====== DATA FOR THIS TASK ======
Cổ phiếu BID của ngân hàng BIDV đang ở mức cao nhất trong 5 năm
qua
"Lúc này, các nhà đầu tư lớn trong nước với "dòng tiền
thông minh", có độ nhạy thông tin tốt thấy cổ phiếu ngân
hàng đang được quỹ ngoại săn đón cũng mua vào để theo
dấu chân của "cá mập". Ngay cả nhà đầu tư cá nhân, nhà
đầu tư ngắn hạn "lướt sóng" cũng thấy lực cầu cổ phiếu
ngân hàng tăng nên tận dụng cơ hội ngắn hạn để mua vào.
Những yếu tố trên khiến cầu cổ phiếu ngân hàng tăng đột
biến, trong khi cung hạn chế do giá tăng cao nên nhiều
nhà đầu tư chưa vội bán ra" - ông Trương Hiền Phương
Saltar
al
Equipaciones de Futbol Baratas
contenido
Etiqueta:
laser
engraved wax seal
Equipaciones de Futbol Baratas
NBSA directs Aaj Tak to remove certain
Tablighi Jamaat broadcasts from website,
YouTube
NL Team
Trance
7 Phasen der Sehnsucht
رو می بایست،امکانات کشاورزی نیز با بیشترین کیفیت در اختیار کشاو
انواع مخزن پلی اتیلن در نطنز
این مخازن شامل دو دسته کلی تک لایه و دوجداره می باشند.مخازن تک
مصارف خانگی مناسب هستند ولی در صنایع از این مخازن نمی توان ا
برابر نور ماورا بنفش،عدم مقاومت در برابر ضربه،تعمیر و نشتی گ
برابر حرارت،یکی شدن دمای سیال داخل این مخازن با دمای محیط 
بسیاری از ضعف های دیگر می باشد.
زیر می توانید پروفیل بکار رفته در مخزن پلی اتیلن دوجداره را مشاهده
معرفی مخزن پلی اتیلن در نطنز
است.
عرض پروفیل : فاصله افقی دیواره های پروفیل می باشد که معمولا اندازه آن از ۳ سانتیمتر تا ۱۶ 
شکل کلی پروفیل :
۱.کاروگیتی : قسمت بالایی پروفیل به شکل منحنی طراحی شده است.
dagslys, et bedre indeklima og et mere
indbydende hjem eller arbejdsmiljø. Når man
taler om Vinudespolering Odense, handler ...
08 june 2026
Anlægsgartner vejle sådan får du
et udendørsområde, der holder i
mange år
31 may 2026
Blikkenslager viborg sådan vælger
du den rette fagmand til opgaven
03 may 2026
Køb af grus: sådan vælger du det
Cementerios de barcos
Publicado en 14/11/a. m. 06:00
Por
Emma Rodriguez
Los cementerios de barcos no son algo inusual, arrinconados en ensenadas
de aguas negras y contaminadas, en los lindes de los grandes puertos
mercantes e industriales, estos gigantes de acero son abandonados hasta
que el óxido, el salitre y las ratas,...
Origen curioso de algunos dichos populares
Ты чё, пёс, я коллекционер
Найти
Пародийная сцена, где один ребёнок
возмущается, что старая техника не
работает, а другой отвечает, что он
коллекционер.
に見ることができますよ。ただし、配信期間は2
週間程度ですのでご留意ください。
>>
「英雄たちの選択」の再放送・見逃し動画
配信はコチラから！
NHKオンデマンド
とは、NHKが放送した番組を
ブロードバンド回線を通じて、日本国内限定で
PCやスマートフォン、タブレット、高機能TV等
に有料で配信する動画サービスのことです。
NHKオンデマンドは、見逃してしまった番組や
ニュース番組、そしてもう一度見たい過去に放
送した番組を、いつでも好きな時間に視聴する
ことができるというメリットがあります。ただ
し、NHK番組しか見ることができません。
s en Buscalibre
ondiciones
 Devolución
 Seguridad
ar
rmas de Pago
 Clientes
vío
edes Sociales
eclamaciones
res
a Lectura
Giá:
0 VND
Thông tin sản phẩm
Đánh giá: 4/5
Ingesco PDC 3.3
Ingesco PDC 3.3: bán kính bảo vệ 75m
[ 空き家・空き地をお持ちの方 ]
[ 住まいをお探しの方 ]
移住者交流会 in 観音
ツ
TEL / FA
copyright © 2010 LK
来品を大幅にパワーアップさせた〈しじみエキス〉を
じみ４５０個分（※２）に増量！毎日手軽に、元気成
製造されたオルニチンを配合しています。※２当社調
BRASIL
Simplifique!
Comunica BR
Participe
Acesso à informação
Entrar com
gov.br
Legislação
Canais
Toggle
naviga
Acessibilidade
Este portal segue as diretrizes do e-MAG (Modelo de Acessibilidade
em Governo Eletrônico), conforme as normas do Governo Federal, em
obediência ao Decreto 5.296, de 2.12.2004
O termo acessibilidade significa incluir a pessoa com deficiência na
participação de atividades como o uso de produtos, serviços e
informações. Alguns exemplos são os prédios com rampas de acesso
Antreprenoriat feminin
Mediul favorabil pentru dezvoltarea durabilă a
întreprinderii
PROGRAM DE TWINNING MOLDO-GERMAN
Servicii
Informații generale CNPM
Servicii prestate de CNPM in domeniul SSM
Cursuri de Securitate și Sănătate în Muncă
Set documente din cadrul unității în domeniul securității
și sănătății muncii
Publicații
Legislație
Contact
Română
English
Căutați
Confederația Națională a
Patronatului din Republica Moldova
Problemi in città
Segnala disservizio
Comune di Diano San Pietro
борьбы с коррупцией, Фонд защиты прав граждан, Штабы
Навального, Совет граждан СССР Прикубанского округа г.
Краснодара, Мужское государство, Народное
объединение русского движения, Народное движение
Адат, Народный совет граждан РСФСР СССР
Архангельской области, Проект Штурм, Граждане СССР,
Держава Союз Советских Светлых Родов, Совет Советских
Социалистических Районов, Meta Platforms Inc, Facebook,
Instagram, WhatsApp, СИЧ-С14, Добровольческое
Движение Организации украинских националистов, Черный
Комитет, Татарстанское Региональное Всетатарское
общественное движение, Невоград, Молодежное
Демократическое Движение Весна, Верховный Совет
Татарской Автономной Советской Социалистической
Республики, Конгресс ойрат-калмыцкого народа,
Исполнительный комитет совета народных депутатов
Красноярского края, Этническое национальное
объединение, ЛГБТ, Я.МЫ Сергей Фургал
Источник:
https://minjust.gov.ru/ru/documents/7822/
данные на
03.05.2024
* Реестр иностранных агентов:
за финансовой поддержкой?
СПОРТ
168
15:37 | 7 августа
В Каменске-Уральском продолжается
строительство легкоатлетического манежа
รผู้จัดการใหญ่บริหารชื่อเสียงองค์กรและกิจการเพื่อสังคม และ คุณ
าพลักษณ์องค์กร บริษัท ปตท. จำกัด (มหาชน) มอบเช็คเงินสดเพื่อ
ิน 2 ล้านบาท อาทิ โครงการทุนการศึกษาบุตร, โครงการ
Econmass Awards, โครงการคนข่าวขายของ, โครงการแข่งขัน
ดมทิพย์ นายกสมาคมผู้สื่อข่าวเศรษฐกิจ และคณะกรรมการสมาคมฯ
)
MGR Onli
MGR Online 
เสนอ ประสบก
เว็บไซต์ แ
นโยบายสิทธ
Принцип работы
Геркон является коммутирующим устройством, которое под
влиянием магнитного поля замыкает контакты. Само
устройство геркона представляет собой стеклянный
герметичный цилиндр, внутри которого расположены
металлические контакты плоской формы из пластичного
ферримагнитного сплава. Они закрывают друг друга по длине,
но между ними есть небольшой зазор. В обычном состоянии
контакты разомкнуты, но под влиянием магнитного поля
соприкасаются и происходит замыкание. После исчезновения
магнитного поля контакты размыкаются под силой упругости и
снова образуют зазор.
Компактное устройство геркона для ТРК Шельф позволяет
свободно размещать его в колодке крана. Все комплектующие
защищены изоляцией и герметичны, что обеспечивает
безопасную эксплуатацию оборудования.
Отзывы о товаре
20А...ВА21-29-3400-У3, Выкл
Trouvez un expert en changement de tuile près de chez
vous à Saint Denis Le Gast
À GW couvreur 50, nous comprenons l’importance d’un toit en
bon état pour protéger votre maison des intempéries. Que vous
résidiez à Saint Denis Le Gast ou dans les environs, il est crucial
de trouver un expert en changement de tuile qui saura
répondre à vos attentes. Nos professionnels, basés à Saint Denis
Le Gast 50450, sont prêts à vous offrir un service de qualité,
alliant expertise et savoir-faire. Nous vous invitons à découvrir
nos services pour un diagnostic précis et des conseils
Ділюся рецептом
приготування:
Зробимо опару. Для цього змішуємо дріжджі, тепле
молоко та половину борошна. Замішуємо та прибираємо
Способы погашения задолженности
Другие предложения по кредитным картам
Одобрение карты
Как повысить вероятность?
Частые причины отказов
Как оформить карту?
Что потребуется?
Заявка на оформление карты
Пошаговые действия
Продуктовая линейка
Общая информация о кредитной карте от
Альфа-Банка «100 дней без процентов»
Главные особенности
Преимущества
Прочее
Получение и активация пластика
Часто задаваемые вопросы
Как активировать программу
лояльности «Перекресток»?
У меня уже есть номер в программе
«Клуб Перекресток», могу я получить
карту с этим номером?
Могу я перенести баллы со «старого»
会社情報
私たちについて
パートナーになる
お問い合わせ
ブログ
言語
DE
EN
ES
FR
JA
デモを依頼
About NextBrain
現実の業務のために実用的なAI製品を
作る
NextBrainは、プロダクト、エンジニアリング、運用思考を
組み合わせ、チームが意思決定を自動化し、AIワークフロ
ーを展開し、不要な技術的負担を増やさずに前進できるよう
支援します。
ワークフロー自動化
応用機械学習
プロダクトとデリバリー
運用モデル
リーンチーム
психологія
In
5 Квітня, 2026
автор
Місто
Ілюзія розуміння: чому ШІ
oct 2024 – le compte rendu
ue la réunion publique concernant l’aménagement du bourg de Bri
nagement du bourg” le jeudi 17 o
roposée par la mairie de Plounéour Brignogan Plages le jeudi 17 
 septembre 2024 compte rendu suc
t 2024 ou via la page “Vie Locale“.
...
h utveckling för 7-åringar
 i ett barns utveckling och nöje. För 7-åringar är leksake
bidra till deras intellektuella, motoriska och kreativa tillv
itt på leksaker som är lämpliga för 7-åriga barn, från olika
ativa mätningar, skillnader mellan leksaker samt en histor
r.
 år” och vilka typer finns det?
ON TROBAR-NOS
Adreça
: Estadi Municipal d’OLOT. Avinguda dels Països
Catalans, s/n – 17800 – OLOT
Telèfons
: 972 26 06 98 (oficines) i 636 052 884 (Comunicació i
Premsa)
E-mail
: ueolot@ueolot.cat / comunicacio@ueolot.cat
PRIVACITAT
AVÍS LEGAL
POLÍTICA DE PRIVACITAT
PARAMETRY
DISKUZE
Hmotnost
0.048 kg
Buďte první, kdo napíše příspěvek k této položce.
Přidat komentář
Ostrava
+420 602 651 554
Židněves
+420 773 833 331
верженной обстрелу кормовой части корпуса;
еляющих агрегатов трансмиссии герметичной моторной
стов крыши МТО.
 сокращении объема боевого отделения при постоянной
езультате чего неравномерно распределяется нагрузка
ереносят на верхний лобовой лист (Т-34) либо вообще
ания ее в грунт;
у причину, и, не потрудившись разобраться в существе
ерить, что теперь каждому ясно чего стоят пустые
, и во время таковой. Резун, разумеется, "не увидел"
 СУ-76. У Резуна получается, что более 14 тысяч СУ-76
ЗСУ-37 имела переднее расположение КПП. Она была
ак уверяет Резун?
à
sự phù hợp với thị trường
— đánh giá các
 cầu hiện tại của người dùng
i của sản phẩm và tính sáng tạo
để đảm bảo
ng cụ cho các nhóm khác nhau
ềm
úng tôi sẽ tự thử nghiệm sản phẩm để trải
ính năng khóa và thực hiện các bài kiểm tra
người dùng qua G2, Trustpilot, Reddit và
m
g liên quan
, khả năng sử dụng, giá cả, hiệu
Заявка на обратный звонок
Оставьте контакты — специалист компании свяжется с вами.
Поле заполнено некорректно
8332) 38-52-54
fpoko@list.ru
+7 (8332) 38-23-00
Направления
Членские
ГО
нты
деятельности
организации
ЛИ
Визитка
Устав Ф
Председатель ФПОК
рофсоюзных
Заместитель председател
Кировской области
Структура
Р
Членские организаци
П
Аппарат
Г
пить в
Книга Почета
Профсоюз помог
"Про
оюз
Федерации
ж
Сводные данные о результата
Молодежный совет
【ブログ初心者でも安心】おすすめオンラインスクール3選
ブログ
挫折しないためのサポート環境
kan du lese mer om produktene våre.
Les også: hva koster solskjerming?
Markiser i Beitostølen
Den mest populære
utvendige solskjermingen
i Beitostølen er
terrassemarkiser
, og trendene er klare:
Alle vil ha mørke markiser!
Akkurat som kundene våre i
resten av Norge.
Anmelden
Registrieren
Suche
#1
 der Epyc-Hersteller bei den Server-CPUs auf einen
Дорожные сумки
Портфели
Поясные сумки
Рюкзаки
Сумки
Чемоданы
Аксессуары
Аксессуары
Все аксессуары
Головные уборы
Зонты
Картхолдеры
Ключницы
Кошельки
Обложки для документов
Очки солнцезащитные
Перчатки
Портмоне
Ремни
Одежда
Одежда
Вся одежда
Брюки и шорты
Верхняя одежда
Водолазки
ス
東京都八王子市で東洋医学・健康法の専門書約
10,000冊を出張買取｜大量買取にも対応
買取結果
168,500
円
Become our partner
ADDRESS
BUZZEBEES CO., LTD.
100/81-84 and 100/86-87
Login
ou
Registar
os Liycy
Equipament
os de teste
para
======
WORK ORDER → Return, exactly as written, only those lines that run from the one with "Поясные сумки" to the last line of the data, both of those lines included.

RESPONSE BELOW →
Поясные сумки
Рюкзаки
Сумки
Чемоданы
Аксессуары
Аксессуары
Все аксессуары
Головные уборы
Зонты
Картхолдеры
Ключницы
Кошельки
Обложки для документов
Очки солнцезащитные
Перчатки
Портмоне
Ремни
Одежда
Одежда
Вся одежда
Брюки и шорты
Верхняя одежда
Водолазки
ス
東京都八王子市で東洋医学・健康法の専門書約
10,000冊を出張買取｜大量買取にも対応
買取結果
168,500
円
Become our partner
ADDRESS
BUZZEBEES CO., LTD.
100/81-84 and 100/86-87
Login
ou
Registar
os Liycy
Equipament
os de teste
para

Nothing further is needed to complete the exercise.